[Extracted information]

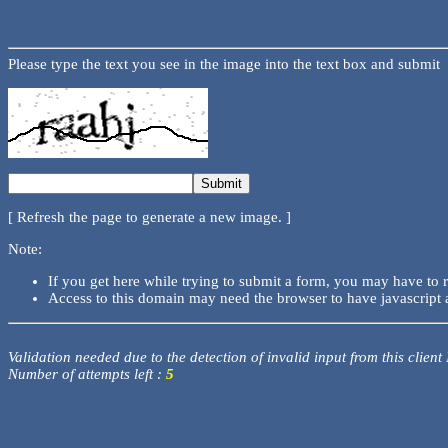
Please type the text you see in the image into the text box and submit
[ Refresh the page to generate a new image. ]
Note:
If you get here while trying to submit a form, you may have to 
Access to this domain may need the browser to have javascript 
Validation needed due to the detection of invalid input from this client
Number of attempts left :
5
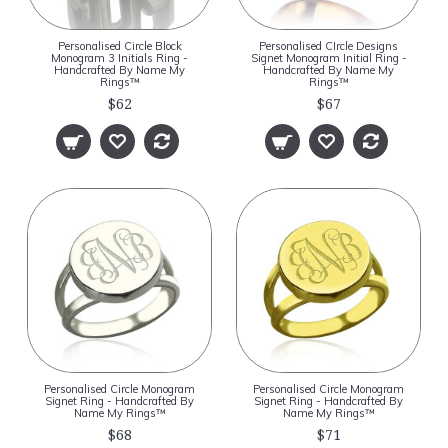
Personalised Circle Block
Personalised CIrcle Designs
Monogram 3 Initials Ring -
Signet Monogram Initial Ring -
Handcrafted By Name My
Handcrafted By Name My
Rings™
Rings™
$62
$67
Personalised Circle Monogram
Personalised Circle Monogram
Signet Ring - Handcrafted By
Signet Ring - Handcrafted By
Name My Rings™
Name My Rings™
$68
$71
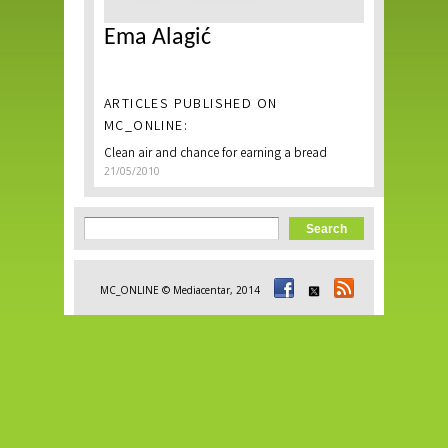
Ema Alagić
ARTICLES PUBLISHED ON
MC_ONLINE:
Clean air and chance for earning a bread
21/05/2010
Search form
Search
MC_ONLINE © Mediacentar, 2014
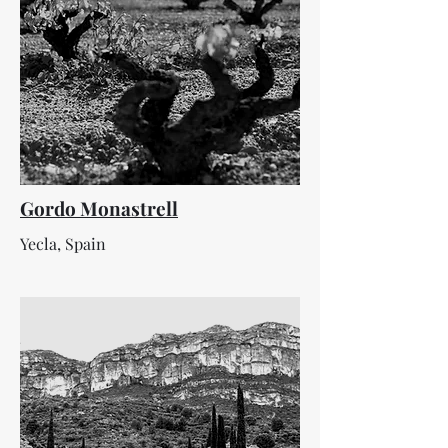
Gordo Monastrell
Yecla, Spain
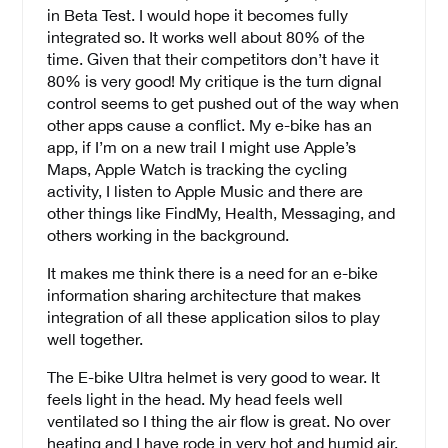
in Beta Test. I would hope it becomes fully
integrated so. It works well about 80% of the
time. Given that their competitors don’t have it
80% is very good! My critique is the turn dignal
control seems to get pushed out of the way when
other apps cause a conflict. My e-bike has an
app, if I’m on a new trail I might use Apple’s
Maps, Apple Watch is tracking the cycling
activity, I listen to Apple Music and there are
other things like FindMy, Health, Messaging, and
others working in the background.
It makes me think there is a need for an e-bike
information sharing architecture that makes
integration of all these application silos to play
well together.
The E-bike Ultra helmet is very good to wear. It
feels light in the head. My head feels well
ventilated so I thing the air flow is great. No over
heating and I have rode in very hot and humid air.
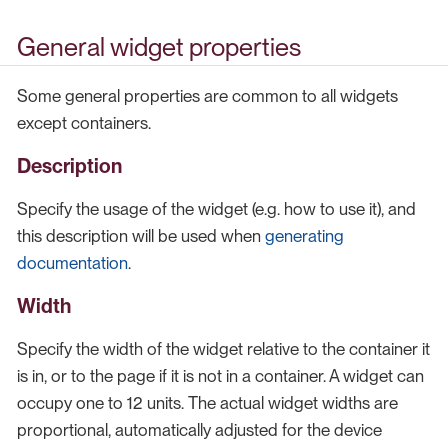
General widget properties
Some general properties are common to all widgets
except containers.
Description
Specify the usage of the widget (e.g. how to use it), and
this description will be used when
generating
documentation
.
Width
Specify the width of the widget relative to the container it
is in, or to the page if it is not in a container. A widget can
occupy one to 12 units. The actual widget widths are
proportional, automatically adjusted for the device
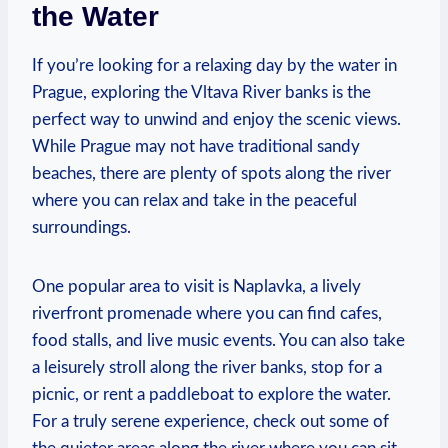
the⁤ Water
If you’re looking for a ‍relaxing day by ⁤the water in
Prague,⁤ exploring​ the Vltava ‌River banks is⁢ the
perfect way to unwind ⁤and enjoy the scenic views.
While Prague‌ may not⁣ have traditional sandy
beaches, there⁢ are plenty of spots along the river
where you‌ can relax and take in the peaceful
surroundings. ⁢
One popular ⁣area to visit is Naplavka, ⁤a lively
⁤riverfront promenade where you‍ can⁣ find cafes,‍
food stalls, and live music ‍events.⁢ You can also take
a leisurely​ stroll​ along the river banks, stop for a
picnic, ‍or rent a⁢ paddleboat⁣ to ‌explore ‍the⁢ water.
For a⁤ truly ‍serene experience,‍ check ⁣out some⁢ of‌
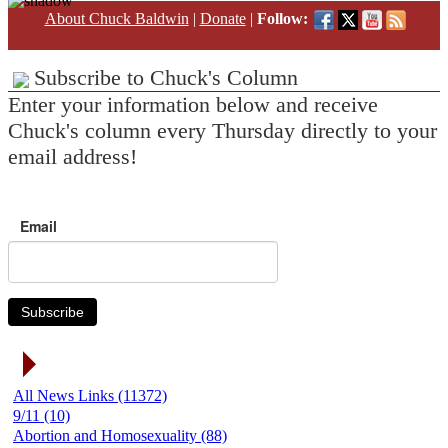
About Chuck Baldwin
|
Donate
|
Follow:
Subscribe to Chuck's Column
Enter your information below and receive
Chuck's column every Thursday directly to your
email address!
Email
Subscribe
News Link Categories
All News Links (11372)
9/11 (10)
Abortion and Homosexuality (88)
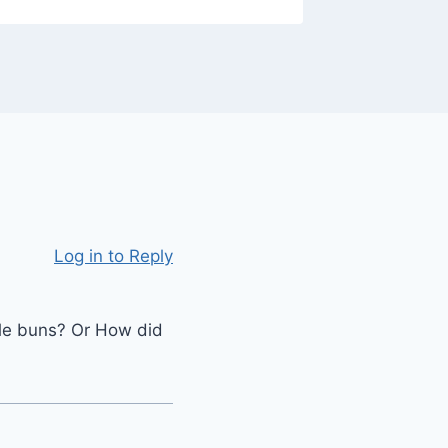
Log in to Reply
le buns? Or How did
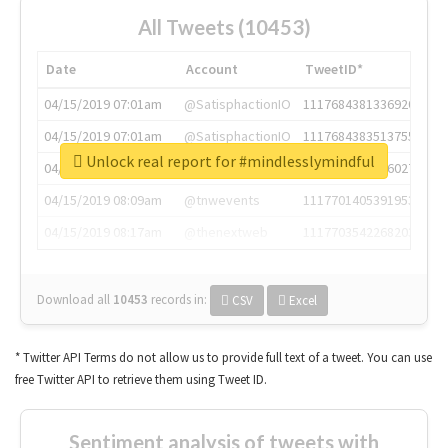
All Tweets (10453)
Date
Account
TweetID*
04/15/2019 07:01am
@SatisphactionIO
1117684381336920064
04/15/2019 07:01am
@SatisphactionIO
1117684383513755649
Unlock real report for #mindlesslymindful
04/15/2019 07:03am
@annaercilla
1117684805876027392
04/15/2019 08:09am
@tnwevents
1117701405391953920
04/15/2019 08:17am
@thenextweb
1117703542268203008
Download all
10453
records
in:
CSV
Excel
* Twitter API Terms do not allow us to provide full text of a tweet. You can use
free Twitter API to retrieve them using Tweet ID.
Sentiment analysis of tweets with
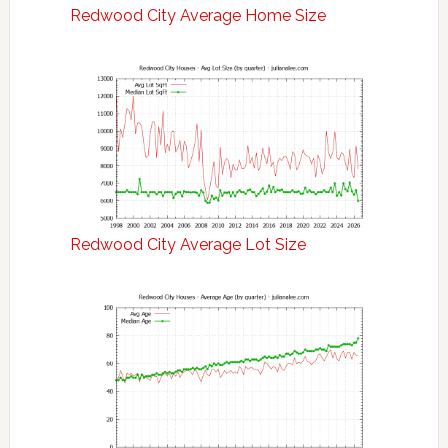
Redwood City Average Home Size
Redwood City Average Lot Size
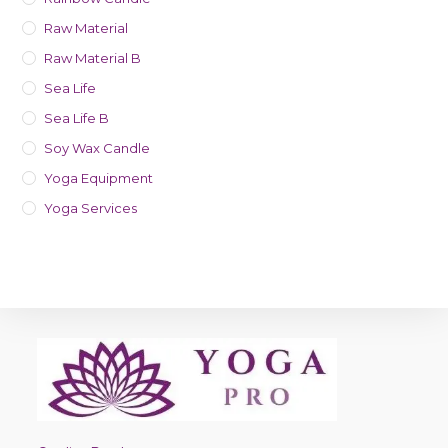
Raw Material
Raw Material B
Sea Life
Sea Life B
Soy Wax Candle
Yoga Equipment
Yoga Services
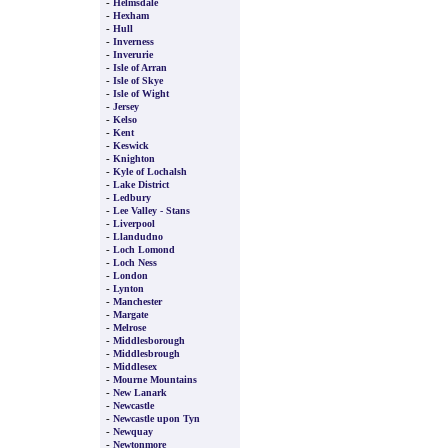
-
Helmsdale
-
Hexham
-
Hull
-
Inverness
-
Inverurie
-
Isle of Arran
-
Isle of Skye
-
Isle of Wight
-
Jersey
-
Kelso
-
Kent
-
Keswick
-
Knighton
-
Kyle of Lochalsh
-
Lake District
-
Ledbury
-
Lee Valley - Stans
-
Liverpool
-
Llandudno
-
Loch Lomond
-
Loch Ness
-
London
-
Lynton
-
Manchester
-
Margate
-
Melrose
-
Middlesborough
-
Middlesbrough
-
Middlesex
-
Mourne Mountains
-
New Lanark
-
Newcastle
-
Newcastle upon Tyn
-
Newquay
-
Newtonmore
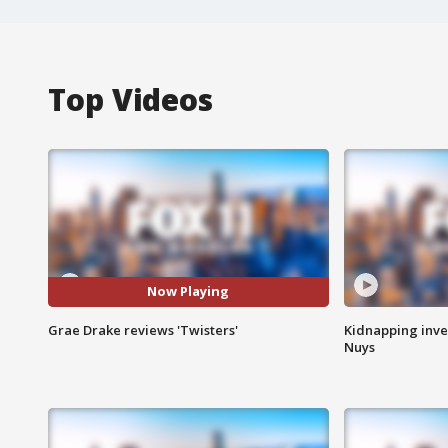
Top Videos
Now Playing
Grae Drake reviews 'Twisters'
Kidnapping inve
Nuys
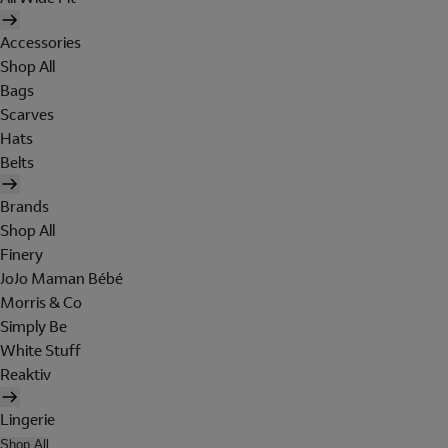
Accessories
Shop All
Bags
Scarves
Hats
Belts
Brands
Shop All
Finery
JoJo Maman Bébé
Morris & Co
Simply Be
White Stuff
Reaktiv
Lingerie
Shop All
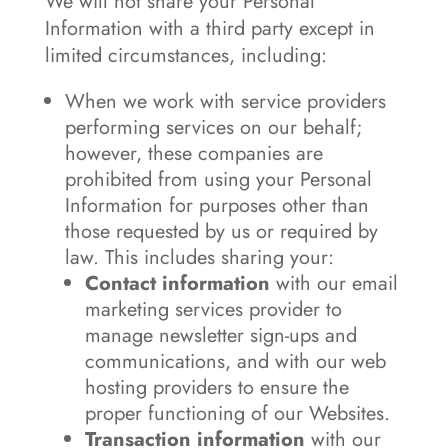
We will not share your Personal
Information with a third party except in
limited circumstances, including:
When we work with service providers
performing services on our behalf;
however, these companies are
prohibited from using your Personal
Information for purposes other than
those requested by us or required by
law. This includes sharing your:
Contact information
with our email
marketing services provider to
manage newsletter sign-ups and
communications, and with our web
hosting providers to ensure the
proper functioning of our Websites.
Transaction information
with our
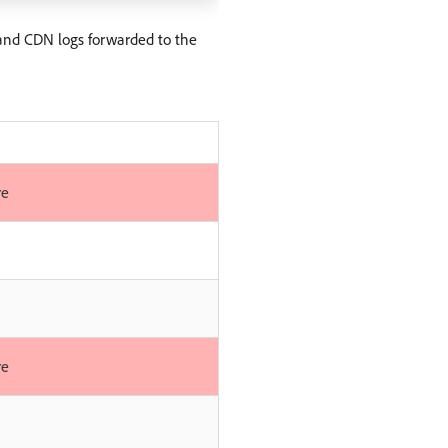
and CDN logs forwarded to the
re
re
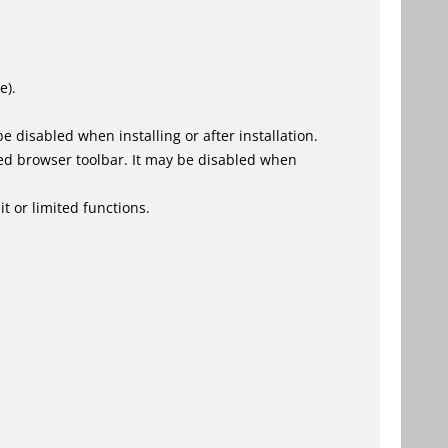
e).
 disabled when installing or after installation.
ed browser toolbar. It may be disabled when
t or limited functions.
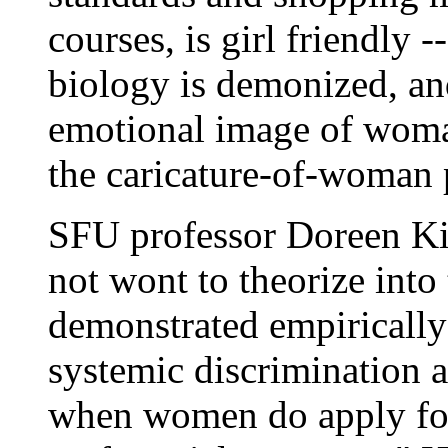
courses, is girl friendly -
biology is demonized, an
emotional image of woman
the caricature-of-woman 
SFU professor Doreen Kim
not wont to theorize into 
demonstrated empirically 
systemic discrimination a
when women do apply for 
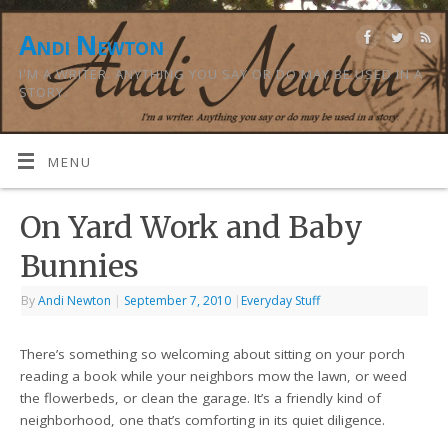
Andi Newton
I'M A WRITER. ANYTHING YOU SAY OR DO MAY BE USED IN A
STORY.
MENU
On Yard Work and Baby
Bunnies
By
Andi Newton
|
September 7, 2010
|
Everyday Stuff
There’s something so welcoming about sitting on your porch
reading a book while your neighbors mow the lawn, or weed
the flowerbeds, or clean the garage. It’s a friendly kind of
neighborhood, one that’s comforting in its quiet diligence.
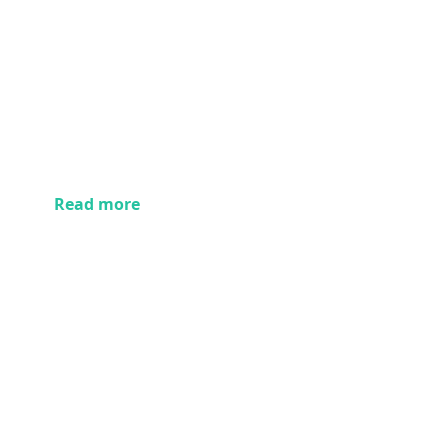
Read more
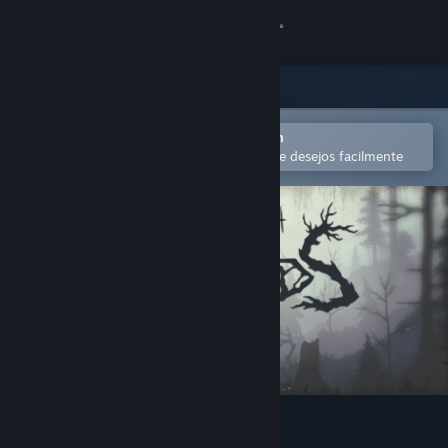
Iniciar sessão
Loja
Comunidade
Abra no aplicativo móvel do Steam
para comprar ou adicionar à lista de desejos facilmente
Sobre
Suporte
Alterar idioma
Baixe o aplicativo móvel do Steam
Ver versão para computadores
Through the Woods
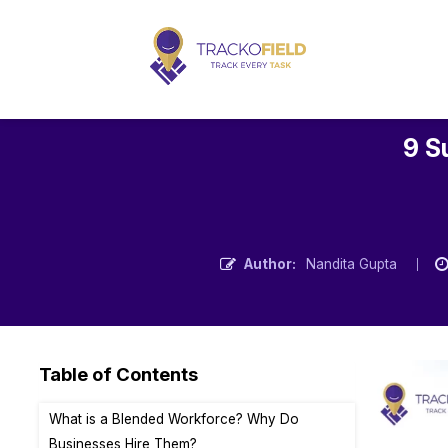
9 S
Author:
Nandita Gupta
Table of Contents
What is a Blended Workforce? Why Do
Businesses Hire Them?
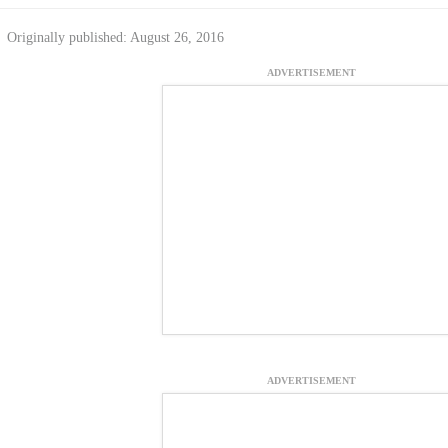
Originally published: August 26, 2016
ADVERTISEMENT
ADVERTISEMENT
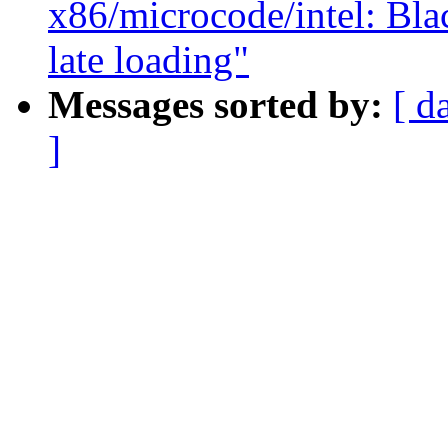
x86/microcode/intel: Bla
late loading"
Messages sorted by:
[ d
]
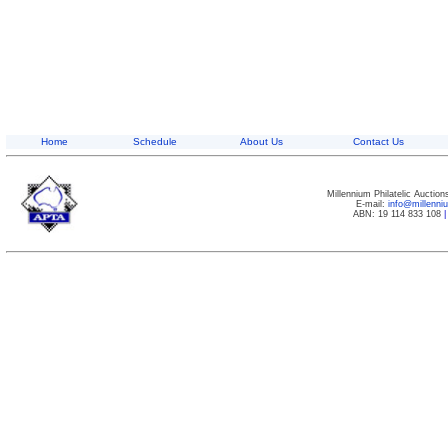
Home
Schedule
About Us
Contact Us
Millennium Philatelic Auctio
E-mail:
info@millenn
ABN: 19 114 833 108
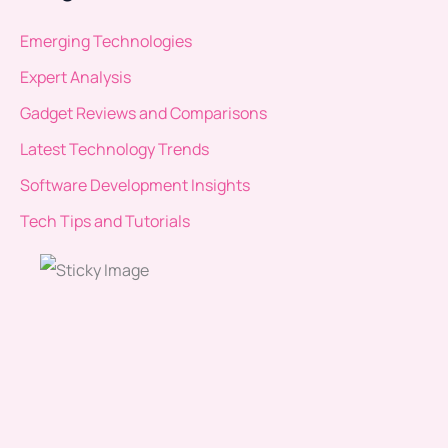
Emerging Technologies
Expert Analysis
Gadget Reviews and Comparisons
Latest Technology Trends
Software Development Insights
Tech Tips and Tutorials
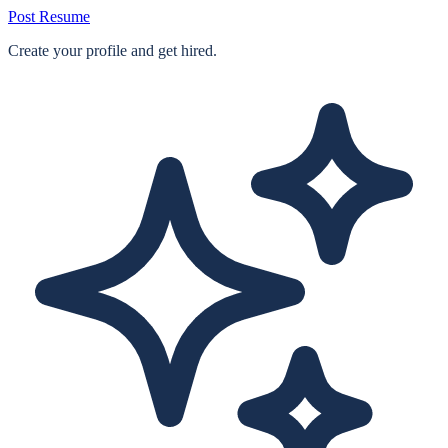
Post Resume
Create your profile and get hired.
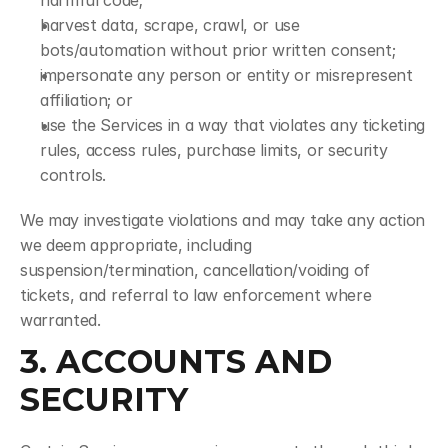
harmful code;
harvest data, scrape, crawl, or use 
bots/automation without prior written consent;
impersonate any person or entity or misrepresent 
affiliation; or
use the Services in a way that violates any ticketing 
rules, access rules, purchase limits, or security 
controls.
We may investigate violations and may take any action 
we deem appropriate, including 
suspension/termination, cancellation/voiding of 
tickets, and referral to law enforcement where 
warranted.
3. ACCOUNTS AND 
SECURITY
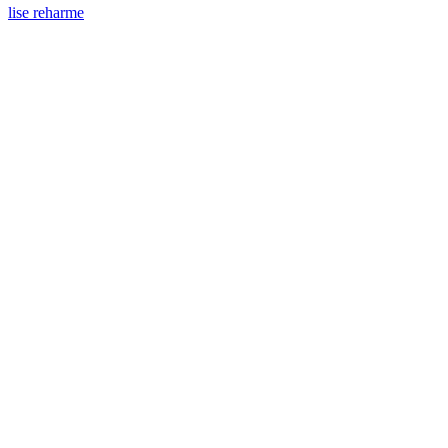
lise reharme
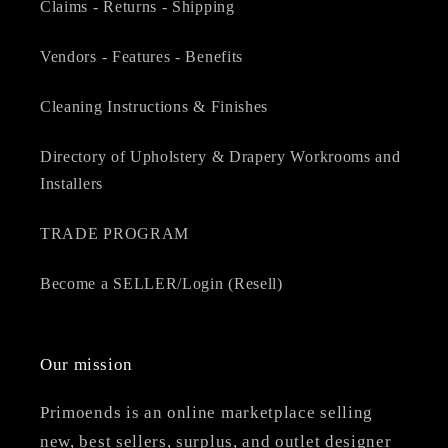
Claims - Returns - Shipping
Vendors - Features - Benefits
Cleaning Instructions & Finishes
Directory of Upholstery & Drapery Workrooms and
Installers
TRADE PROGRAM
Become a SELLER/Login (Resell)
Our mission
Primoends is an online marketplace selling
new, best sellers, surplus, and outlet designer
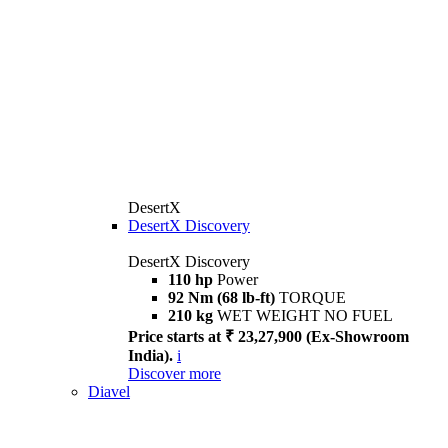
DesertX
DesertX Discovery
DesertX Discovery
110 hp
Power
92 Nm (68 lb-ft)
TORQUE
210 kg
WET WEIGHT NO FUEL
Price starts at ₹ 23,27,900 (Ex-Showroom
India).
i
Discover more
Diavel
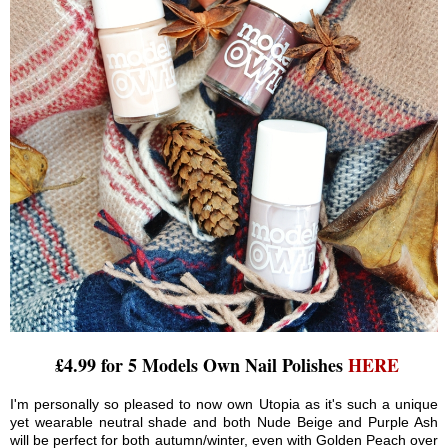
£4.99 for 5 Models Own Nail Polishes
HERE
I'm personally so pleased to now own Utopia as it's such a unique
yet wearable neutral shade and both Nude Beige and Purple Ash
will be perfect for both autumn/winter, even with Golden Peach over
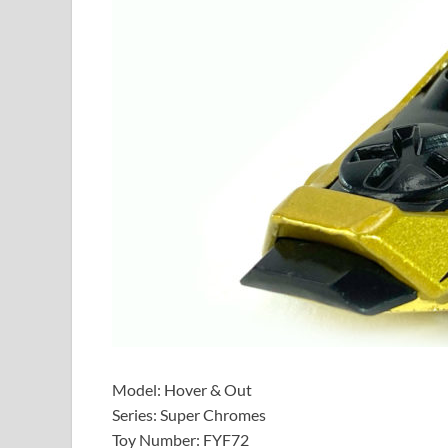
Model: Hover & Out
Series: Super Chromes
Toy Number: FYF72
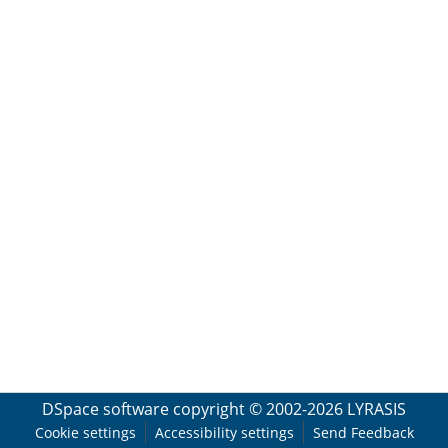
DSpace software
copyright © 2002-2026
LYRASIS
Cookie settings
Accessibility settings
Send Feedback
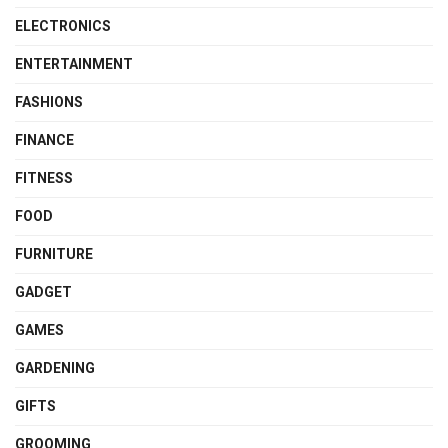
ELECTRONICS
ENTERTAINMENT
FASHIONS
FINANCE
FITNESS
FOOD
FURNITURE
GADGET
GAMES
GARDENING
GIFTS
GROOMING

[/Extracted information]

### Task
Search the data for "Prague". Copy each line that has it.

### Result
Prague,⁤ exploring​ the Vltava ‌River banks is⁢ the
While Prague‌ may not⁣ have traditional sandy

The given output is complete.